Hikmahanto: Pemerintah Belum Kalah dalam Kasus Churchill
Aktual

Hikmahanto: Pemerintah Belum Kalah dalam Kasus Churchill

Oleh:
YOZ
Bacaan 2 Menit
Hikmahanto: Pemerintah Belum Kalah dalam Kasus Churchill
Hukumonline
Pada 24 Pebruari 2014, Majelis Arbitrase pada International Center for Settlement of Investment Dispute (ICSID) yang terdiri dari Gabrielle Kaufmann-Kohler (berkebangsaan Swiss), Albert Jan Van Den Berg (berkebangsaan Belanda) dan Michael Hwang (berkebangsaan Singapura) telah membuat putusan.

Majelis ini memeriksa gugatan yang diajukan oleh Planet Mining Pty Ltd yang didirikan berdasarkan hukum Australia dan merupakan anak perusahaan dari Churchill Mining Plc yang didirikan berdasarkan hukum Inggris dan Wales (Churchill) sebagai Claimant terhadap pemerintah Indonesia sebagai Respondent. Dalam putusan tersebut dinyatakan bahwa Majelis Arbitrase memiliki kewenangan (jurisdiction) atas sengketa yang diajukan.

Guru Besar Hukum Internasional FHUI Hikmahanto Juwana mengatakan, putusan ICSID yang dibuat belumlah menyentuh pokok perkara. Oleh karena itu, pemerintah tidak dapat dikatakan ‘kalah’. “Putusan masih terkait dengan kewenangan Majelis Arbitrase untuk memeriksa perkara,” ujar Himahanto dalam siaran pers yang dikutip hukumonline, Senin (3/3).

Hikmahanto menjelaskan, dalam proses berperkara di lembaga peradilan, termasuk di ICSID, pada intinya ada tiga tahapan yang harus dilalui.
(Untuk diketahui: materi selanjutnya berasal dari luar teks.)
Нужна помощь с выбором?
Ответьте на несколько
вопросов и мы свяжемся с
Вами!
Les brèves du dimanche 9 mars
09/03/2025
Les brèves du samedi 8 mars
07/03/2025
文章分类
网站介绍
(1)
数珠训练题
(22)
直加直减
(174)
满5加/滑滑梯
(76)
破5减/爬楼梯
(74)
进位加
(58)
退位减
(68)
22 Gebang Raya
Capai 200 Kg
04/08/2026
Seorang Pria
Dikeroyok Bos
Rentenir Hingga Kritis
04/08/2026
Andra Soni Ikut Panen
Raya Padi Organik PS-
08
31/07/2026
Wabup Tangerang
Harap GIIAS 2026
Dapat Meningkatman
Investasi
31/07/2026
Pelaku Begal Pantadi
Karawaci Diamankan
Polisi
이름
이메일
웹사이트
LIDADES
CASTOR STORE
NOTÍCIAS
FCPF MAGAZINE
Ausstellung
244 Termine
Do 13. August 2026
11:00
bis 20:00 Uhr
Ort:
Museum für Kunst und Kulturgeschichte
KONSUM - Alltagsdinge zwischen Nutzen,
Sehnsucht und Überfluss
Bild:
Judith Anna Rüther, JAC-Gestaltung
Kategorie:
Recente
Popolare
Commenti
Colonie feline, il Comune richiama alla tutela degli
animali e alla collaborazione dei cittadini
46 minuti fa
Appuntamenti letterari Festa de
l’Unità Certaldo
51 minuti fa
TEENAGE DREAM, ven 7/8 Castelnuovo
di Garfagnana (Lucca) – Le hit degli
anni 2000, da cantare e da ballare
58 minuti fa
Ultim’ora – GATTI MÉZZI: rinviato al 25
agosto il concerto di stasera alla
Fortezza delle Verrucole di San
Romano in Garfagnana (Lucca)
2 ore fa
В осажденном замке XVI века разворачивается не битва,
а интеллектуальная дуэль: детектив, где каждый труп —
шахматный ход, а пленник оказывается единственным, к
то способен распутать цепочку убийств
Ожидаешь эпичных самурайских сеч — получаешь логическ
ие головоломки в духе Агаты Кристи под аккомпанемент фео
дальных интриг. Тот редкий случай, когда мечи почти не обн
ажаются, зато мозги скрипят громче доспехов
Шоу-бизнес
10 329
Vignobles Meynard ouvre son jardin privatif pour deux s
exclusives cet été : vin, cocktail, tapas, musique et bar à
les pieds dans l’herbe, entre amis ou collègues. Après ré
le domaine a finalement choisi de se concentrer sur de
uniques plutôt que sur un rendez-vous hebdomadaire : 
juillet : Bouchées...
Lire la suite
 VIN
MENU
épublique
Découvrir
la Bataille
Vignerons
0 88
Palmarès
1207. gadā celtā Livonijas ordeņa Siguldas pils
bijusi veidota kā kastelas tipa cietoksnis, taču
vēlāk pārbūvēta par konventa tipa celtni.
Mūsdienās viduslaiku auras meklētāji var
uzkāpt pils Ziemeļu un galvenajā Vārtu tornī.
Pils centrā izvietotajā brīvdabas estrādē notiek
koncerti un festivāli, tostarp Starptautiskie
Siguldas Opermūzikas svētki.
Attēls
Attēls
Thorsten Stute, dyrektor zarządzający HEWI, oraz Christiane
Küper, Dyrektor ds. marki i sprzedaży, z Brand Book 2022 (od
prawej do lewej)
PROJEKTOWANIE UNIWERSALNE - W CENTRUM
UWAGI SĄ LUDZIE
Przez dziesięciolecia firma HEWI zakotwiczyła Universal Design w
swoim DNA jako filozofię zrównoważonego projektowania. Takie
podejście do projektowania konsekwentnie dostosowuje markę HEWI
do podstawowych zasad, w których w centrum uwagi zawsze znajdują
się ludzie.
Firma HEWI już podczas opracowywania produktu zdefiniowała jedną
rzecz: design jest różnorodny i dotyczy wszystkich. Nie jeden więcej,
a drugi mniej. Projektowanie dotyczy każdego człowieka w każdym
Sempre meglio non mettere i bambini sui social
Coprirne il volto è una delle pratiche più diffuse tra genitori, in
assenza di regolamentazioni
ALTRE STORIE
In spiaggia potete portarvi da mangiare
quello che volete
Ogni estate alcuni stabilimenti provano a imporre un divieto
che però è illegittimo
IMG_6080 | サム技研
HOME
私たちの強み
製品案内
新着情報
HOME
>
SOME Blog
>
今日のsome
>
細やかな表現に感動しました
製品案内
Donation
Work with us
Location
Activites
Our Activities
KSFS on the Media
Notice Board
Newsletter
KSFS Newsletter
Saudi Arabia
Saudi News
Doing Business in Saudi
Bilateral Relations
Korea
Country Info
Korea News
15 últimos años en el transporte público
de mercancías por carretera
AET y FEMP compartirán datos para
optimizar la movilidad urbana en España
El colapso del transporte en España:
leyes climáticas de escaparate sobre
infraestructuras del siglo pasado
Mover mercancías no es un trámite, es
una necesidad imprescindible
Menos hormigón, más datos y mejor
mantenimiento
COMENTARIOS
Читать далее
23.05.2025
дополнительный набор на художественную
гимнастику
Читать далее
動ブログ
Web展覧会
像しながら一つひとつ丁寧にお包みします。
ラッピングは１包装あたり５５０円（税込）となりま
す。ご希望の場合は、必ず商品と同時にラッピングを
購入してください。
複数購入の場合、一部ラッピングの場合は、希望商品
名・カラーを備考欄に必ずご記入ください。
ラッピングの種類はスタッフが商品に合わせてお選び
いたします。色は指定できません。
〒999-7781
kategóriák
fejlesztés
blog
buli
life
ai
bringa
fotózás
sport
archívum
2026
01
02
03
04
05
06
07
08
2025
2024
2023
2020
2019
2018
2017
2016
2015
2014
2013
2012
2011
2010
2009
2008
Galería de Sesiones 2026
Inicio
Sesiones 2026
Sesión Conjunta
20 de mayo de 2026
Pertama, menentukan apakah lembaga peradilan memiliki kewenangan untuk memeriksa suatu perkara yang diajukan. Istilah hukum yang dikenal di Indonesia adalah eksepsi.

Para pihak akan berargumentasi dan saling mematahkan bahwa lembaga peradilan yang dituju memiliki atau tidak memiliki kewenangan. Majelis yang memeriksa perkara akan menentukan apakah dirinya berwenang atau tidak melalui sebuah putusan. Dalam perkara Churchill, putusan Majelis Arbitrase ada pada tahap ini.

Di tahap ini, pemerintah memiliki upaya hukum berupa pembatalan (annulment) atas putusan terkait dengan kewenangan Majelis Arbitrase. Ini diatur dalam Pasal 52 ayat 1 Konvensi ICSID. Jangka waktu yang diberikan untuk melakukan upaya hukum ini adalah 120 hari sejak putusan diterbitkan.

“Namun, bila pemerintah tidak menggunakan upaya hukum pembatalan maka Majelis Arbitrase akan memasuki tahap pemeriksaan atas pokok perkara,” ujarnya.

Dikatakan Hikmahanto, tahap pemeriksaan pokok perkara akan terkait dengan apa yang menjadi dasar gugatan dan jawaban atas gugatan. Dalam proses ini akan diperiksa oleh Majelis Arbitrase saksi fakta, bukti termasuk juga penyampaian keterangan ahli.

Proses pemeriksaan pokok perkara akan berakhir dengan suatu putusan. “Putusan berisi dikabulkan tuntutan penggugat untuk seluruhnya, dikabulkan tuntutan untuk sebagian atau tuntutan ditolak,” tuturnya.

Setelah putusan atas pokok perkara, tahap berikutnya adalah tahap pelaksanaan (enforcement) dari putusan. “Dalam tahap ini bukannya hal yang mudah. Tenaga, waktu dan biaya masih dibutuhkan, terutama bila pihak yang dikalahkan tidak mau menjalankan putusan secara sukarela,” jelasnya.